Lastly, just in case I sound like I'm rabidly defending all the ideas. I have my doubts about points 4 and 6. I'm not sure we DO know the order for many subjects. And I think that Flow is a good substitute for Attention - in social learning/informal learning/PBL or whatever it is that you want to call it.

Anonymous said...

Fascinating post, thank you. I'm a cognitive psychologist, so the first few points just had me nodding and mentally ticking boxes. Then I hit B&F's objections to 4 and 6 and my brain started ticking ... recording my thoughts here because I'm not sure I have the time or energy today to pile in on the original post. (Yes, this is lame, but I'm tired.)

(4): I think if we know what the story is, this is fine. But I'm really interested in B&F's idea that there are some subjects or areas in which we don't yet know what "the order" is. Developmental psychology can maybe help us with some of this (for example that people are ready to understand A before they are ready to understand B), but the rest of it's probably a good deal muddier.

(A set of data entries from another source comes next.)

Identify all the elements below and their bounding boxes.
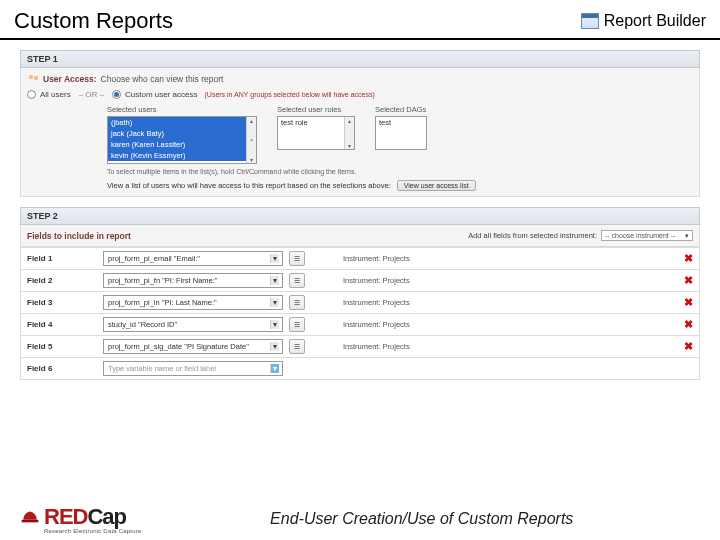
redcap-logo: REDCap Research Electronic Data Capture (44, 504, 141, 534)
scrollbar[interactable]: ▴▾ (344, 117, 354, 149)
field-row-empty: Field 6 Type variable name or field labe… (21, 357, 699, 379)
fields-list: Field 1 proj_form_pi_email "Email:" ☰ In… (20, 247, 700, 380)
radio-custom-access[interactable] (112, 90, 121, 99)
field-label: Field 3 (27, 298, 97, 307)
selected-users-col: Selected users (jbath) jack (Jack Baty) … (107, 105, 257, 164)
step2-bar: STEP 2 (20, 207, 700, 225)
redcap-wordmark: REDCap (44, 504, 126, 530)
user-access-heading: User Access: Choose who can view this re… (27, 73, 693, 85)
content: STEP 1 User Access: Choose who can view … (0, 40, 720, 380)
field-options-button[interactable]: ☰ (289, 273, 305, 288)
add-all-label: Add all fields from selected instrument: (468, 231, 597, 240)
all-users-label: All users (40, 90, 71, 99)
add-all-row: Add all fields from selected instrument:… (468, 230, 693, 241)
field-select[interactable]: proj_form_pi_sig_date "PI Signature Date… (103, 339, 283, 354)
view-access-button[interactable]: View user access list (397, 180, 476, 191)
field-label: Field 6 (27, 364, 97, 373)
field-options-button[interactable]: ☰ (289, 251, 305, 266)
field-row: Field 2 proj_form_pi_fn "PI: First Name:… (21, 269, 699, 291)
field-instrument: Instrument: Projects (343, 254, 410, 263)
field-select[interactable]: proj_form_pi_email "Email:" (103, 251, 283, 266)
field-instrument: Instrument: Projects (343, 342, 410, 351)
footer: REDCap Research Electronic Data Capture … (0, 504, 720, 534)
list-item[interactable]: kevin (Kevin Essmyer) (108, 150, 256, 161)
logo-black: Cap (87, 504, 126, 530)
svg-rect-0 (22, 520, 39, 523)
logo-red: RED (44, 504, 87, 530)
access-mode-row: All users – OR – Custom user access (Use… (27, 90, 693, 99)
instrument-select[interactable]: -- choose instrument -- (601, 230, 693, 241)
selected-roles-listbox[interactable]: test role ▴▾ (277, 116, 355, 150)
view-access-row: View a list of users who will have acces… (107, 180, 693, 191)
field-instrument: Instrument: Projects (343, 276, 410, 285)
scrollbar[interactable]: ▴▪▾ (246, 117, 256, 163)
field-label: Field 1 (27, 254, 97, 263)
custom-access-note: (Users in ANY groups selected below will… (205, 91, 375, 98)
list-item[interactable]: (jbath) (108, 117, 256, 128)
user-access-desc: Choose who can view this report (101, 74, 224, 84)
delete-icon[interactable]: ✖ (684, 318, 693, 331)
step2-label: STEP 2 (27, 211, 58, 221)
report-builder-icon (581, 13, 599, 29)
view-access-text: View a list of users who will have acces… (107, 181, 391, 190)
delete-icon[interactable]: ✖ (684, 252, 693, 265)
step1-bar: STEP 1 (20, 50, 700, 68)
or-separator: – OR – (79, 90, 104, 99)
list-item[interactable]: test role (278, 117, 354, 128)
field-select[interactable]: proj_form_pi_ln "PI: Last Name:" (103, 295, 283, 310)
field-label: Field 2 (27, 276, 97, 285)
list-item[interactable]: test (376, 117, 426, 128)
selected-roles-col: Selected user roles test role ▴▾ (277, 105, 355, 150)
field-instrument: Instrument: Projects (343, 320, 410, 329)
redcap-hat-icon (18, 509, 42, 529)
fields-heading: Fields to include in report (27, 231, 131, 241)
step2-header: Fields to include in report Add all fiel… (20, 225, 700, 247)
selected-users-listbox[interactable]: (jbath) jack (Jack Baty) karen (Karen La… (107, 116, 257, 164)
logo-tagline: Research Electronic Data Capture (44, 528, 141, 534)
field-instrument: Instrument: Projects (343, 298, 410, 307)
list-item[interactable]: karen (Karen Lassiter) (108, 139, 256, 150)
page-title: Custom Reports (14, 8, 173, 34)
field-row: Field 3 proj_form_pi_ln "PI: Last Name:"… (21, 291, 699, 313)
delete-icon[interactable]: ✖ (684, 296, 693, 309)
selected-users-title: Selected users (107, 105, 257, 114)
delete-icon[interactable]: ✖ (684, 340, 693, 353)
footer-caption: End-User Creation/Use of Custom Reports (141, 510, 702, 528)
field-select[interactable]: proj_form_pi_fn "PI: First Name:" (103, 273, 283, 288)
selected-roles-title: Selected user roles (277, 105, 355, 114)
radio-all-users[interactable] (27, 90, 36, 99)
step1-section: User Access: Choose who can view this re… (20, 68, 700, 197)
delete-icon[interactable]: ✖ (684, 274, 693, 287)
field-select-empty[interactable]: Type variable name or field label (103, 361, 283, 376)
field-row: Field 4 study_id "Record ID" ☰ Instrumen… (21, 313, 699, 335)
selected-dags-title: Selected DAGs (375, 105, 427, 114)
user-access-label: User Access: (43, 74, 97, 84)
field-row: Field 5 proj_form_pi_sig_date "PI Signat… (21, 335, 699, 357)
people-icon (27, 73, 39, 85)
list-item[interactable]: jack (Jack Baty) (108, 128, 256, 139)
field-options-button[interactable]: ☰ (289, 339, 305, 354)
report-builder-label: Report Builder (581, 12, 706, 30)
access-lists: Selected users (jbath) jack (Jack Baty) … (107, 105, 693, 164)
report-builder-text: Report Builder (604, 12, 706, 30)
field-select[interactable]: study_id "Record ID" (103, 317, 283, 332)
field-row: Field 1 proj_form_pi_email "Email:" ☰ In… (21, 247, 699, 269)
selected-dags-listbox[interactable]: test (375, 116, 427, 150)
field-label: Field 4 (27, 320, 97, 329)
multi-select-hint: To select multiple items in the list(s),… (107, 168, 693, 175)
page-header: Custom Reports Report Builder (0, 0, 720, 40)
selected-dags-col: Selected DAGs test (375, 105, 427, 150)
custom-access-label: Custom user access (125, 90, 197, 99)
field-label: Field 5 (27, 342, 97, 351)
field-options-button[interactable]: ☰ (289, 317, 305, 332)
field-options-button[interactable]: ☰ (289, 295, 305, 310)
fields-heading-text: Fields to include in report (27, 231, 131, 241)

(6): Yeah, I'm now having problems with this one as well. I think you can trick people's attention into doing something else and they'll STILL learn. Maybe through an exercise that they don't realise until afterwards is connected; maybe their body just needs to learn it, not their mind; I think there are other possibilities here.

Having said that, I spend my working life trying to understand, and obtain, people's psychological attention, so I'm not saying it's not important. I think I'm just saying it's not the ONLY thing.

Thanks for hosting such an interesting thread! :)

- Chris

Anonymous said...

Sorry, meant to add, re (10):

I am not a fan of snake-oil. But something about this last point feels off, to me. Part of this is to do with the much-debated "scientific proof" - such a thing doesn't really exist; we just amass evidence. And it's notoriously hard to get null results (where no significant effect of an intervention or treatment was found) published in scientific journals; journals are mostly about "hey, we found something that makes a difference!"

There doesn't seem to be a lot of literature or evidence to support the snake-oil techniques named above, and (important disclaimer) I'm an adherent of none of them, but there are two reasons not to dismiss them entirely:

1. Maybe we just don't have evidence yet. I'm genuinely not sure how much these interventions have been tested (perhaps because it's so hard to get null results published), but it may be that we're just not asking the right questions, or in the right way. Absence of evidence is not evidence of absence, as my PhD supervisor used to say.

2. Sometimes these interventions provide useful frameworks for thinking about learning and teaching. Take learning styles: it revolutionised my own learning and personal development when I realised that I found visual and kinesthetic things more useful - now I take notes about, and draw, everything, and consequently remember much more (without the notes). Does it matter if there is little evidence to support this? I'm not sure that it does.